== Segment start ==
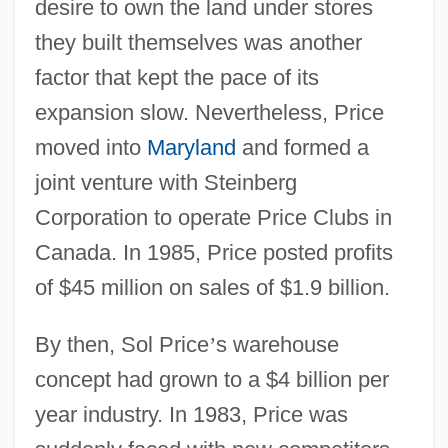
desire to own the land under stores
they built themselves was another
factor that kept the pace of its
expansion slow. Nevertheless, Price
moved into
Maryland
and formed a
joint venture with Steinberg
Corporation to operate Price Clubs in
Canada. In 1985, Price posted profits
of $45 million on sales of $1.9 billion.
By then, Sol Price
’
s warehouse
concept had grown to a $4 billion per
year industry. In 1983, Price was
== Segment end ==
ASSIGNMENT: If a line of the data holds the string "billion", list it.

EXERCISE OUTPUT:
of $45 million on sales of $1.9 billion.
concept had grown to a $4 billion per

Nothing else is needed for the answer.